The House of Representatives on Thursday passed the 2015 budget of N4.4 trillion with an appeal to the incoming administration to submit supplementary appropriation to boost capital allocation for development and job creation.
Rep. John Enoh (PDP- Cross River), Chairman, House Committee on Appropriation, said the supplementary appropriation became necessary due to the near zero vote for capital expenditure caused by the fall in oil revenue.
He said that almost all the Ministries, Departments and Agencies (MDAs), had zero allocation for capital projects in the 2015 appropriation.
According to him, the development was “a perfect recipe for abandonment of ongoing projects and non-commencement of new ones.
“Having adjusted the benchmark to $53 and adopted same by the conference Committee of both the House and the Senate, we found that the proportion between recurrent and capital was so bad.
“So, we plead with the Federal Government and by extension, the incoming one, to reduce the gap between recurrent and capital by increasing capital votes using supplementary appropriation.
“However, the adjustment made does not make any significant difference as the gap still remains highly visible.
“It is our suggestion that Federal Government, as a matter of urgency, proposes a supplementary appropriation that aimes at boosting the capital expenditure.
“This will be the basis for achieving projected development drive and job creation.

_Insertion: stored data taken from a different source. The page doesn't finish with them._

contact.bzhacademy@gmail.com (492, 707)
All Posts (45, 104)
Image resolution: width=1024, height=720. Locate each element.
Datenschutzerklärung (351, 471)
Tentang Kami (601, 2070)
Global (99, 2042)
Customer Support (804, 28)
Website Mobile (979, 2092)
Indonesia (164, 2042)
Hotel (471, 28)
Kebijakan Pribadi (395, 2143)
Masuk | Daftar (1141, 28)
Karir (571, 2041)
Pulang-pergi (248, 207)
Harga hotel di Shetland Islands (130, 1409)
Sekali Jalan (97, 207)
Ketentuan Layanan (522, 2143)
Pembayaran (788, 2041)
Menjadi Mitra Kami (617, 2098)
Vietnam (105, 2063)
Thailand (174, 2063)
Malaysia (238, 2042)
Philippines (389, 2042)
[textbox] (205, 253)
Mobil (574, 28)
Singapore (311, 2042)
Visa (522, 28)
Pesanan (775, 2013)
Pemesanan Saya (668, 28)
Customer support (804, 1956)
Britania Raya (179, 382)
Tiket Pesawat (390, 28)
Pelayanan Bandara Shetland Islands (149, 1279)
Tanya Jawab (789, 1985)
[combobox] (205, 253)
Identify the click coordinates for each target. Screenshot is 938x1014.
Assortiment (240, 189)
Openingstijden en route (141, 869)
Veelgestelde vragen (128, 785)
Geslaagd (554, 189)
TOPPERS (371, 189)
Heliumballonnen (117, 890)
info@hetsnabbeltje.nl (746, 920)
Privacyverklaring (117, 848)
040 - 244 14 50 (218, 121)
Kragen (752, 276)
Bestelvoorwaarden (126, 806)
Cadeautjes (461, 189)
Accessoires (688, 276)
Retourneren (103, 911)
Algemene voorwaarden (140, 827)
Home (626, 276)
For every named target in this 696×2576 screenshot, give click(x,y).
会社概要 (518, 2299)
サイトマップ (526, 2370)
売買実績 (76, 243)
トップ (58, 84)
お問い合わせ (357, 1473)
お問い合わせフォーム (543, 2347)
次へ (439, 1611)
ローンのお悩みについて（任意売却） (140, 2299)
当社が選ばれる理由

“So, I urge my colleagues to support and help to pass this budget,” Enoh said.
The budget, unanimously passed by members, has N375.62 billion as statutory transfers, N953.62 billion as debts service and N2.61 trillion for non-recurrent expenditure.
More than N2trillion was allocated to MDAs. Federal executive bodies under the Presidency were allocated N13.96 billion for their recurrent expenditure with little or nothing as capital allocation.
the sum of N231 billion was allocated to Service-Wide Votes among others.
The budget will be forwarded to the Senate for harmonisation before presidential assent.